### WHAT YOU WILL DO
Your response should be the lines from the one holding "NEXT ARTICLES" to the last line of the data below, copied exactly and with no additions.

### PROVIDED DATA

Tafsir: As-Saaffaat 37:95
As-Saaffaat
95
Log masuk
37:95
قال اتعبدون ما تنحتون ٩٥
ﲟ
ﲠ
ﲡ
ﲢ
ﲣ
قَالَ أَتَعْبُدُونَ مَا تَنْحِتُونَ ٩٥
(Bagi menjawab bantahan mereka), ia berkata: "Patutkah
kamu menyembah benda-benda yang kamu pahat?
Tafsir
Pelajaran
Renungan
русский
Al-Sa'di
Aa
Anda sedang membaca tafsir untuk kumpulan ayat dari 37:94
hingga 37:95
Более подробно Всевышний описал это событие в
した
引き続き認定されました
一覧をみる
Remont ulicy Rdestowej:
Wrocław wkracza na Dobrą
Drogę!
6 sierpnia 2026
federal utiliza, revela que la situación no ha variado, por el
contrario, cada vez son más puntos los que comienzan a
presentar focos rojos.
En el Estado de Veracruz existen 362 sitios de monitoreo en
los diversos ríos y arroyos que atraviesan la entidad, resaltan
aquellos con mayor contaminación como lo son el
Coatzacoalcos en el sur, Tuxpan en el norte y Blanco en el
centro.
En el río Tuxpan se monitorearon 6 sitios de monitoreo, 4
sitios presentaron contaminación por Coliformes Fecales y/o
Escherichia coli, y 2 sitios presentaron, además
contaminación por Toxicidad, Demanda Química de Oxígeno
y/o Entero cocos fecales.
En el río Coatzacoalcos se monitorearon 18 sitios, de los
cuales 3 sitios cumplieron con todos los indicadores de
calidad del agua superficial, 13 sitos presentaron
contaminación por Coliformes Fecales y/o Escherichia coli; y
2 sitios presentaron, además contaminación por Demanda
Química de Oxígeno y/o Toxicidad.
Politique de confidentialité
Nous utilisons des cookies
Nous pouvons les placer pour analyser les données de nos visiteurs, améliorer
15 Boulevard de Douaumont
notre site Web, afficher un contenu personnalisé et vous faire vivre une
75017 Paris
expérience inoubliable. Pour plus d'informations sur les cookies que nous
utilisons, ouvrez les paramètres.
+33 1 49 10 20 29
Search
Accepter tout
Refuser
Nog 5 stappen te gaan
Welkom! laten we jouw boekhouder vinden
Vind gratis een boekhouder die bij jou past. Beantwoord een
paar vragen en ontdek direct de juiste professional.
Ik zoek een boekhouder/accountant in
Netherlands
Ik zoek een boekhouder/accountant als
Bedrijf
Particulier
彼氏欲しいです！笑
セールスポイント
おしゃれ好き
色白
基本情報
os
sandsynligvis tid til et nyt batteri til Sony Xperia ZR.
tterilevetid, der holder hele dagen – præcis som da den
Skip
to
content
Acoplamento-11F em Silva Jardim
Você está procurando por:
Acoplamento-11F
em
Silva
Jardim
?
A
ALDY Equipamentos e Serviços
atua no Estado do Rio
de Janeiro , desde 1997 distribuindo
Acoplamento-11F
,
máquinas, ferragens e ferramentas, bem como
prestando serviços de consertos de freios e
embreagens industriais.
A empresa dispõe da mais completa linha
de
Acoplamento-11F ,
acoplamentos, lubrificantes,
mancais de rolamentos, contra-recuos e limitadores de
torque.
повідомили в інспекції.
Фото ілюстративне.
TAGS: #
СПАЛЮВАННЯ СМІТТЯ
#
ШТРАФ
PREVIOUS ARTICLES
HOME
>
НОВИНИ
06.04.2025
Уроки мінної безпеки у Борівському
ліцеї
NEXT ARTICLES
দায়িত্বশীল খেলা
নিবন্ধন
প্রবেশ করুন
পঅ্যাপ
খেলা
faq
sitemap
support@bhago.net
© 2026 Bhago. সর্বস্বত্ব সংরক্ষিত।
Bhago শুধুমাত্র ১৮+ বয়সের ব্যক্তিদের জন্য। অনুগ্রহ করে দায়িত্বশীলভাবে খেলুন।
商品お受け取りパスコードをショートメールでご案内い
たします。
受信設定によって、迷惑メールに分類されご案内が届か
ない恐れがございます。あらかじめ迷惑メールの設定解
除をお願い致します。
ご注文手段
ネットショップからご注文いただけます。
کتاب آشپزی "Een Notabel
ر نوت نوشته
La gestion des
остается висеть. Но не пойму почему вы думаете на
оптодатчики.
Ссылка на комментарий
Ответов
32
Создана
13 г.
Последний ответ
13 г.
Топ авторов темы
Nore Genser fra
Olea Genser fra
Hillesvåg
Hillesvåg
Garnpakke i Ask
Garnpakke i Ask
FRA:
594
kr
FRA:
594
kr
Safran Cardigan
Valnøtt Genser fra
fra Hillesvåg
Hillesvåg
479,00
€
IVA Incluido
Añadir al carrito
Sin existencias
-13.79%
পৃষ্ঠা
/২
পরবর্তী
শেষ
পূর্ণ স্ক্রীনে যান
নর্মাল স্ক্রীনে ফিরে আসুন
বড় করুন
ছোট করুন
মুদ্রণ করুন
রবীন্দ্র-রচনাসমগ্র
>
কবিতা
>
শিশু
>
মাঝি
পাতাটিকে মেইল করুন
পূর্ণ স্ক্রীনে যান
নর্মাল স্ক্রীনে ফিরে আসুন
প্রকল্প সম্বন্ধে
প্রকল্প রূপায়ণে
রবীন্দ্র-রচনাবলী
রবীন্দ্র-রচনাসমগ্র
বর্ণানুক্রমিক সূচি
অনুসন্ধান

### SOLUTION
NEXT ARTICLES
দায়িত্বশীল খেলা
নিবন্ধন
প্রবেশ করুন
পঅ্যাপ
খেলা
faq
sitemap
support@bhago.net
© 2026 Bhago. সর্বস্বত্ব সংরক্ষিত।
Bhago শুধুমাত্র ১৮+ বয়সের ব্যক্তিদের জন্য। অনুগ্রহ করে দায়িত্বশীলভাবে খেলুন।
商品お受け取りパスコードをショートメールでご案内い
たします。
受信設定によって、迷惑メールに分類されご案内が届か
ない恐れがございます。あらかじめ迷惑メールの設定解
除をお願い致します。
ご注文手段
ネットショップからご注文いただけます。
کتاب آشپزی "Een Notabel
ر نوت نوشته
La gestion des
остается висеть. Но не пойму почему вы думаете на
оптодатчики.
Ссылка на комментарий
Ответов
32
Создана
13 г.
Последний ответ
13 г.
Топ авторов темы
Nore Genser fra
Olea Genser fra
Hillesvåg
Hillesvåg
Garnpakke i Ask
Garnpakke i Ask
FRA:
594
kr
FRA:
594
kr
Safran Cardigan
Valnøtt Genser fra
fra Hillesvåg
Hillesvåg
479,00
€
IVA Incluido
Añadir al carrito
Sin existencias
-13.79%
পৃষ্ঠা
/২
পরবর্তী
শেষ
পূর্ণ স্ক্রীনে যান
নর্মাল স্ক্রীনে ফিরে আসুন
বড় করুন
ছোট করুন
মুদ্রণ করুন
রবীন্দ্র-রচনাসমগ্র
>
কবিতা
>
শিশু
>
মাঝি
পাতাটিকে মেইল করুন
পূর্ণ স্ক্রীনে যান
নর্মাল স্ক্রীনে ফিরে আসুন
প্রকল্প সম্বন্ধে
প্রকল্প রূপায়ণে
রবীন্দ্র-রচনাবলী
রবীন্দ্র-রচনাসমগ্র
বর্ণানুক্রমিক সূচি
অনুসন্ধান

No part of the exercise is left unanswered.